La loi du 11 février 2004 fait peser cette obligation sur l'ensemble de la profession d'avocat, mais il convient d'observer que cette contrainte s'impose également à d'autres professionnels comme les banquiers, les experts comptables, les commissaires aux comptes, les commissaires priseurs ou les directeurs de casinos, toutes professions énumérées dans l'article L 562-1 du code monétaire et financier.

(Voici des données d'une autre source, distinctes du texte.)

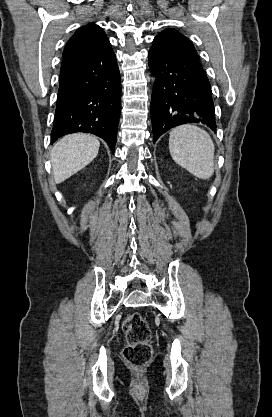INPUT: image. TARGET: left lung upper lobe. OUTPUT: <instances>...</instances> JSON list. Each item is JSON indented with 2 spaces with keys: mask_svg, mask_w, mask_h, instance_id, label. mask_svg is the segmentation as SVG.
<instances>
[{
  "mask_svg": "<svg viewBox=\"0 0 272 417\" xmlns=\"http://www.w3.org/2000/svg\"><path fill=\"white\" fill-rule=\"evenodd\" d=\"M161 51L180 53L197 57V51L192 42L174 29H166L159 33L153 41V46Z\"/></svg>",
  "mask_w": 272,
  "mask_h": 417,
  "instance_id": "5c2ea615",
  "label": "left lung upper lobe"
}]
</instances>
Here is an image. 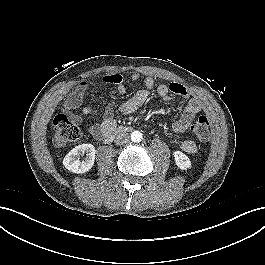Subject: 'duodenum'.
<instances>
[{"label":"duodenum","mask_w":265,"mask_h":265,"mask_svg":"<svg viewBox=\"0 0 265 265\" xmlns=\"http://www.w3.org/2000/svg\"><path fill=\"white\" fill-rule=\"evenodd\" d=\"M128 130H129V128L127 126H118V127H115L110 132L101 133L98 138H101L102 140L107 141V140H110V139L120 135V134L127 132Z\"/></svg>","instance_id":"duodenum-1"}]
</instances>
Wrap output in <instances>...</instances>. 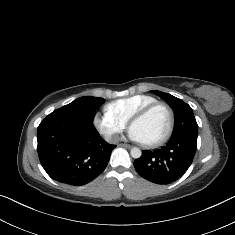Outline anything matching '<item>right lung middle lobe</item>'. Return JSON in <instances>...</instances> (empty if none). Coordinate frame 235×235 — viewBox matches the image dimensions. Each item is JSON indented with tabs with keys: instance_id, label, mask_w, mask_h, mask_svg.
I'll return each mask as SVG.
<instances>
[{
	"instance_id": "dd1d6c3e",
	"label": "right lung middle lobe",
	"mask_w": 235,
	"mask_h": 235,
	"mask_svg": "<svg viewBox=\"0 0 235 235\" xmlns=\"http://www.w3.org/2000/svg\"><path fill=\"white\" fill-rule=\"evenodd\" d=\"M104 102L103 98L84 96L57 109L60 112H67L80 116L86 120L93 121L96 109Z\"/></svg>"
}]
</instances>
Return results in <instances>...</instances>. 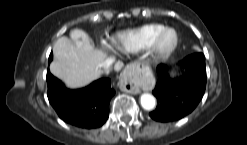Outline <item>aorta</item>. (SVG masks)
Returning <instances> with one entry per match:
<instances>
[{"label":"aorta","instance_id":"obj_1","mask_svg":"<svg viewBox=\"0 0 247 145\" xmlns=\"http://www.w3.org/2000/svg\"><path fill=\"white\" fill-rule=\"evenodd\" d=\"M140 103L143 109L152 110L156 106V99L149 93H144L140 97Z\"/></svg>","mask_w":247,"mask_h":145}]
</instances>
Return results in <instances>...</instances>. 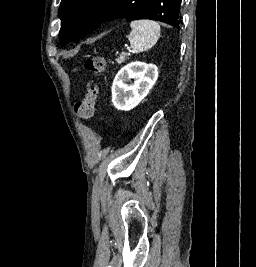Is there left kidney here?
Masks as SVG:
<instances>
[{
    "label": "left kidney",
    "mask_w": 256,
    "mask_h": 267,
    "mask_svg": "<svg viewBox=\"0 0 256 267\" xmlns=\"http://www.w3.org/2000/svg\"><path fill=\"white\" fill-rule=\"evenodd\" d=\"M131 80H134L131 84ZM158 80V68L145 62H131L116 74L112 86V102L117 110H132L144 100ZM130 82V84H127Z\"/></svg>",
    "instance_id": "5707ae66"
}]
</instances>
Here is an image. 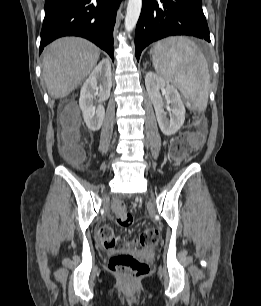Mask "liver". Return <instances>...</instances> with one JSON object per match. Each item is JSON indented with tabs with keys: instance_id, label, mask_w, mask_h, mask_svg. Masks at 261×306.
Instances as JSON below:
<instances>
[{
	"instance_id": "6515ba94",
	"label": "liver",
	"mask_w": 261,
	"mask_h": 306,
	"mask_svg": "<svg viewBox=\"0 0 261 306\" xmlns=\"http://www.w3.org/2000/svg\"><path fill=\"white\" fill-rule=\"evenodd\" d=\"M100 57V49L78 37L51 43L43 56V77L49 95L62 99L88 77Z\"/></svg>"
}]
</instances>
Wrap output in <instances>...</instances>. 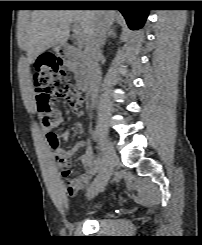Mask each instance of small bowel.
<instances>
[{"label": "small bowel", "instance_id": "1", "mask_svg": "<svg viewBox=\"0 0 202 245\" xmlns=\"http://www.w3.org/2000/svg\"><path fill=\"white\" fill-rule=\"evenodd\" d=\"M81 105L85 102V97L80 96ZM63 122L61 113L58 110L53 111V121L50 125H44V130L46 138L49 141L51 134L54 133L53 129L60 126ZM56 134V133H55ZM60 141H68L70 139L69 132L65 131L61 134H56ZM87 149L84 155L81 156L80 160L84 167V173L80 176L71 179V160L75 156V153L78 149V145L74 146L71 149H62L60 152L55 153V164L60 169V175L64 179L66 184L67 192L73 196L78 193L80 190L85 188L90 180L96 175L97 168L94 164L93 159V150L91 144L88 140L84 141Z\"/></svg>", "mask_w": 202, "mask_h": 245}]
</instances>
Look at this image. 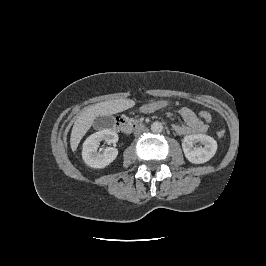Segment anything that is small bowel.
<instances>
[{
	"instance_id": "obj_1",
	"label": "small bowel",
	"mask_w": 266,
	"mask_h": 266,
	"mask_svg": "<svg viewBox=\"0 0 266 266\" xmlns=\"http://www.w3.org/2000/svg\"><path fill=\"white\" fill-rule=\"evenodd\" d=\"M179 115L183 118L185 124L174 125V130L179 135L199 134L207 131L208 126L195 114L189 107L178 109Z\"/></svg>"
}]
</instances>
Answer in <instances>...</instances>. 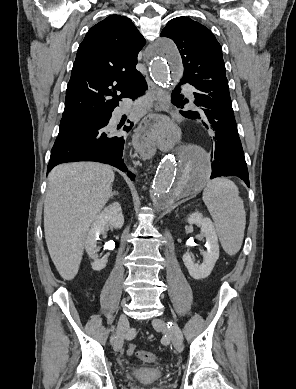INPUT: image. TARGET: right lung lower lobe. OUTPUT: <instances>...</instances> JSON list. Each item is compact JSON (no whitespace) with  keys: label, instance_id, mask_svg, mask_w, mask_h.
<instances>
[{"label":"right lung lower lobe","instance_id":"1","mask_svg":"<svg viewBox=\"0 0 296 389\" xmlns=\"http://www.w3.org/2000/svg\"><path fill=\"white\" fill-rule=\"evenodd\" d=\"M147 89V83L142 77L131 90L129 97L135 99ZM112 112L98 117L93 126L69 134L58 136L51 150L47 174L61 163L76 161H95L112 165L123 172L128 169L122 160L125 137L114 136L104 127L108 124ZM133 123L123 130L130 131ZM128 176L134 180V175L128 171Z\"/></svg>","mask_w":296,"mask_h":389}]
</instances>
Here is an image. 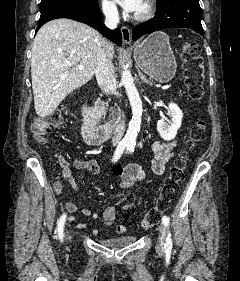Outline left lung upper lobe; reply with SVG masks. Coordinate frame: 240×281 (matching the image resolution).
<instances>
[{
    "instance_id": "obj_1",
    "label": "left lung upper lobe",
    "mask_w": 240,
    "mask_h": 281,
    "mask_svg": "<svg viewBox=\"0 0 240 281\" xmlns=\"http://www.w3.org/2000/svg\"><path fill=\"white\" fill-rule=\"evenodd\" d=\"M162 0H157V4L160 3Z\"/></svg>"
}]
</instances>
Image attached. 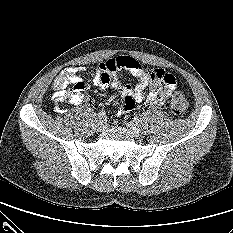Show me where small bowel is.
I'll list each match as a JSON object with an SVG mask.
<instances>
[{"label": "small bowel", "mask_w": 233, "mask_h": 233, "mask_svg": "<svg viewBox=\"0 0 233 233\" xmlns=\"http://www.w3.org/2000/svg\"><path fill=\"white\" fill-rule=\"evenodd\" d=\"M84 67H68L62 70L52 84L53 99L58 104H63L66 97L65 88L69 83L82 84L81 73ZM128 73L138 80L135 87H121L120 79ZM94 84L100 88L112 86L118 93L120 104L117 114L128 113L143 103L163 105L167 102L176 89V78L173 74L163 69H150L142 66L135 59L128 56L111 58L100 63L93 71ZM87 100L84 95L80 100H72L79 104Z\"/></svg>", "instance_id": "1"}]
</instances>
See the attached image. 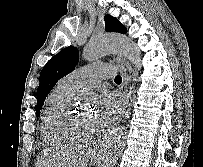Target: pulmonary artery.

Les avocats sont cependant les plus hostiles à ce qu'ils considèrent comme une atteinte au secret professionnel et à la confidentialité des échanges avec leurs clients. A cet égard, ce recours devant la Cour européenne constitue l'ultime étape judiciaire d'un conflit ouvert entre les avocats et Tracfin. D'un côté, une profession qui considère le secret comme un élément si fondamental de la relation avec sa clientèle qu'il doit primer sur les intérêts publics de lutte contre le blanchiment et le terrorisme. De l'autre, Tracfin dont la mission est précisément de lutter contre la grande criminalité et le terrorisme, notamment par la connaissance des circuits de leur financement.

Le droit à un juste procès

Dans un premier temps, les avocats ont invoqué l'intérêt de leurs clients. Les avocats belges ont directement contesté les directives européennes. A leurs yeux, le droit à un juste procès était directement atteint par ces nouvelles dispositions, qui brisent la confiance entre l'avocat et son client, construite précisément sur la garantie que les confidences de ce dernier sont protégées par un secret absolu.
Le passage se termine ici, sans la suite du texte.